The legal case has thrown open the doors for privacy liability exposure claims as it represents a dramatic shift in the favour of claimants 

It was the group data breach case that had insurers questioning their cyber insurance ratings models and brokers wondering about the impact.

Richard Lloyd – consumer protection campaigner and former head of Which? alleged that Google breached the data of four million Apple iphone users on the Safari browser unknowingly, under section 4 (4) of the Data Protection Act 1998 (DPA).

These users’ internet activity was tracked in secret using a cookie which was designed specifically to bypass the existing block on cookies that both Apple devices and the Safari browser has.

This allowed vast amounts of Business Generated Information (BGI) to be obtained by Google who later sold this data to advertisers between August 2011 and February 2012 without obtaining the users’ consent. 

Lloyd, who initiated the representative class action against Google had his original application dismissed on the basis that none of the iphone users suffered damage as they could not be identified.

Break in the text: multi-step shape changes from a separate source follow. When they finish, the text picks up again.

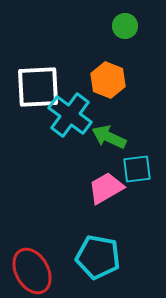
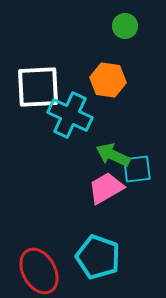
orange hexagon: rotated 12 degrees counterclockwise
cyan cross: rotated 12 degrees counterclockwise
green arrow: moved 4 px right, 18 px down
cyan pentagon: rotated 9 degrees clockwise
red ellipse: moved 7 px right
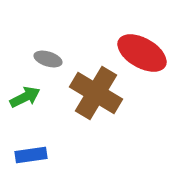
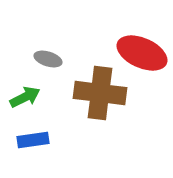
red ellipse: rotated 6 degrees counterclockwise
brown cross: moved 4 px right; rotated 24 degrees counterclockwise
blue rectangle: moved 2 px right, 15 px up
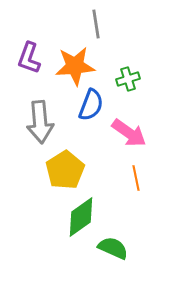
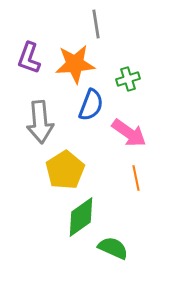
orange star: moved 2 px up
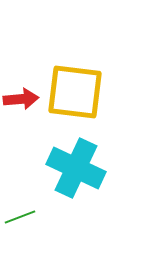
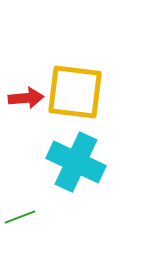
red arrow: moved 5 px right, 1 px up
cyan cross: moved 6 px up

But the Court of Appeal unanimously overturned the High Court’s decision this October deeming privacy – ”a fundamental human right”.

It said that the fact that someone has lost control of their data as a result of the actions of a third party who has used that data without their knowledge or consent has suffered a wrong that can be compensated regardless of whether they have suffered any damage.

This is irrespective of whether or not the breach has caused them any distress. 

While it remains to be seen what damages will be awarded to individual claimants, the implications of this case for any business that allows individuals’ personal data to be used or compromised outside the scope of consent of which it was obtained could see a significant increase in claims, and this causes added complications for those insuring data, as well as brokers.

Ed Lewis, partner and cyber insurance specialist at Weightmans law firm told Insurance Times that the Lloyd vs Google case highlights “the importance of privacy liability, where an individual’s data is misused.

”Privacy liability is already a big topic in the US where regulation places significant obligations on businesses. Brokers and insurers – and their clients – will now surely be wondering what the impact of this case will be on these shores,” he said. 

Loss of control

Discussions over data protection in the context of business interruption and crime are now commonplace, Lewis continued – this is down to GDPR being introduced and a number of high-profile cases.

“It’s true that the sanctity of personal data has been at the centre of cases in the past. Claimants have been able to bring cases on the grounds of having suffered a financial loss or some form of distress as a result of their data being breached.

”This meant that if a claimant was unable to prove financial harm or fear of reputation damage, for example, they would struggle to make a case for compensation,” he added.

However, Lloyd vs Google differs in one crucial way – it is a class action based on the individuals’ loss of control over their data.

“It significantly expands the circumstances in which someone can pursue a claim in a data breach, and therefore the pool of potential claimants,” Lewis said.

Taking it on the chin?

While Google is unlikely to take this ruling ”on the chin” the Supreme Court could still overturn the decision – but this outcome is unlikely, believes Lewis.

“The sanctity of data protection and privacy is a basic right that people are only just becoming alive to, and any court ruling will likely give primacy to that. However, we might see the Court placing limits on the quantum that could be awarded, and raising the bar for demonstrating loss of control, in turn narrowing the pool of potential claimants,” he said.

Explaining that the UK is in the “very early phases of understanding privacy liability exposure and its wider ramifications, Lewis said that the case will likely mean any business allowing individuals’ personal data to be used or compromised, in a manner outside the scope of the consent for which it was obtained could see a significant increase in exposure and volume of claims for loss of control.

Cyber cover as a ‘cure-all’?

Lewis expects to see a significant increase in the number of cyber policies purchased as firms scramble to mitigate this exposure.

But warned that the age-old issue of “cyber cover being seen as a cure-all” still remains.

“Businesses cannot just purchase cyber cover and then consider themselves protected against breaches. It’s important that employees are equipped from a technical as well as a behavioural standpoint when it comes to managing data, to ensure they are treating it with utmost care and attention.

”First class data governance and, in particular, cyber resilience – deficiencies in which so often result in data breaches and compromise events - are essential,” he stated.

Lewis highlighted that to accurately assess the risk that is being underwritten, both insurers and brokers need to understand the business that they are covering, who their customers are and how they and their supply chains are using their data.

“Insurers will be under pressure to ensure the businesses they’re covering are treating data with absolute care and attention,” he concluded.